By Problem 1.3.16, we have $X_{\infty}\left(\omega\right)={\displaystyle \lim_{t\rightarrow\infty}X_{t}\left(\omega\right)}$ exists for a.e. $\omega\in\Omega$, and $E\left(\left|X_{\infty}\right|\right)<\infty$ and $\left\{ X_{t},\mathscr{F}_{t}:0\le t\le\infty\right\}$ is a supermartingale. Then clearly we have $\left\{ -X_{t},\mathscr{F}_{t}:0\le t\le\infty\right\}$ is a right-continuous submartingale.

Firstly, using Problem 1.2.7, since $X_{t}$ is continuous and $\left\{ 0\right\} $ is closed, $T$ is a stopping time. Then using Lemma 1.2.8, for all $0\le t<\infty$, $T+t$ is also a stopping time. Note that $T$ is $\mathscr{F}_{T}$-measurable.

Then using Theorem 1.3.22, we have $E\left[-X_{T+t}\chi_{\left\{ T<\infty\right\} }|\mathscr{F}_{T}\right]=\chi_{\left\{ T<\infty\right\} }E\left[-X_{T+t}|\mathscr{F}_{T}\right]\geq-\chi_{\left\{ T<\infty\right\} }X_{T}=0$

hence $E\left[X_{T+t}\chi_{\left\{ T<\infty\right\} }|\mathscr{F}_{T}\right]\le0 $for all $0\le t<\infty$. Then we have $E\left[X_{T+t}\chi_{\left\{ T<\infty\right\} }\right]\le0$. Since $X_{T+t}\chi_{\left\{ T<\infty\right\} }$ is nonnegative, we have $E\left[X_{T+t}\chi_{\left\{ T<\infty\right\} }\right]=0$. Hence $X_{T+t}\chi_{\left\{ T<\infty\right\} }=0$ a.e on $\left\{ T<\infty\right\} $ for all $0\le t<\infty$.

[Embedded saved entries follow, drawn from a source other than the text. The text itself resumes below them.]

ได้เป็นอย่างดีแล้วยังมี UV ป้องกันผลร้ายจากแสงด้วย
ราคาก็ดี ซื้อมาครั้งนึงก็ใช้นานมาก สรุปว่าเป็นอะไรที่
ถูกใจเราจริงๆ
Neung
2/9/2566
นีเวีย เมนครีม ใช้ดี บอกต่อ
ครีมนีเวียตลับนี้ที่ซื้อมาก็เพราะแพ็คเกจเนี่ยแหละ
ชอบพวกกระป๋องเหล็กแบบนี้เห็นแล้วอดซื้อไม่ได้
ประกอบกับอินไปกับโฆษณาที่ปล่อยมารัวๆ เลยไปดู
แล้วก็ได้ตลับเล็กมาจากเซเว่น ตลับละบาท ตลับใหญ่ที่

Then $X_{T+q}\chi_{\left\{ T<\infty\right\} }=0$ for all $q\in\left[0,\infty\right)\cap\mathbb{Q} $ holds a.s. on $\left\{ T<\infty\right\} $, i.e. there exists $A\subset\Omega$ with $P\left(A\right)=1$ such that for all $\omega\in A$ and $q\in\left[0,\infty\right)\cap\mathbb{Q}$, $X_{T+q}\chi_{\left\{ T<\infty\right\} }\left(\omega\right)=0$. Since $X$ has continuous path, for all $\omega\in A$ and $t\in\left[0,\infty\right)$, $X_{T+t}\chi_{\left\{ T<\infty\right\} }\left(\omega\right)=0$, that is $X_{T+t}=0$; $0\le t<\infty$ holds a.s. on $\left\{ T<\infty\right\}$.

Answer 2

I will give simple proof for discrete time case. Someone else might extend it for contiunous time super-martingales.

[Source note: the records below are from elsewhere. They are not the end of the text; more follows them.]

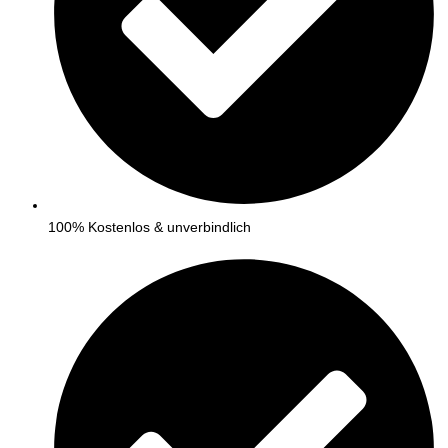
100% Kostenlos & unverbindlich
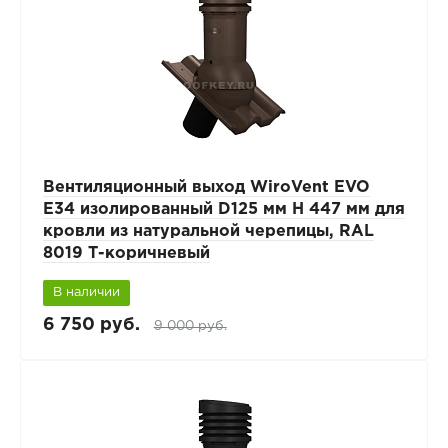
Вентиляционный выход WiroVent EVO
E34 изолированный D125 мм Н 447 мм для
кровли из натуральной черепицы, RAL
8019 Т-коричневый
В наличии
6 750 руб.
9 000 руб.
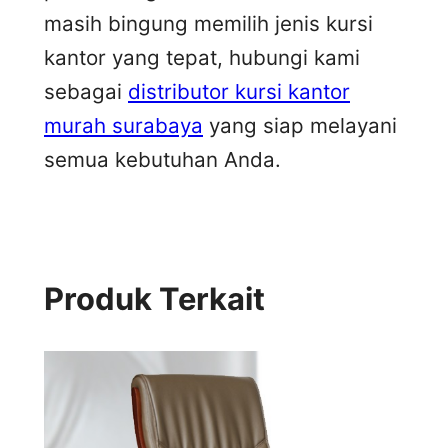
masih bingung memilih jenis kursi
kantor yang tepat, hubungi kami
sebagai
distributor kursi kantor
murah surabaya
yang siap melayani
semua kebutuhan Anda.
Produk Terkait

First note that for any $A \in \mathcal{F}_k$ we have $$ E(M_t I_A)\le E(M_k I_A)$$

Now write $$ \begin{align} E(M_{T+x}) &= E(\lim_{n \rightarrow \infty}\sum_{k}^{n} M_{k+x} I_{T=k}) \\ &\le \liminf_{n\rightarrow \infty} \sum_{k}^{n} E(M_{k+x} I_{T=k}) \\ &\le \liminf_{n\rightarrow \infty} \sum_{k}^{n} E(M_{k} I_{T=k}) = 0 \end{align} $$ Here we used our first inequality with $A=I_{T=k}$, and Fatou’s lemma.

Hence, $0\le E(M_{T+k}) \le 0$, therefore $M_{T+k}=0$ almost surely for every k.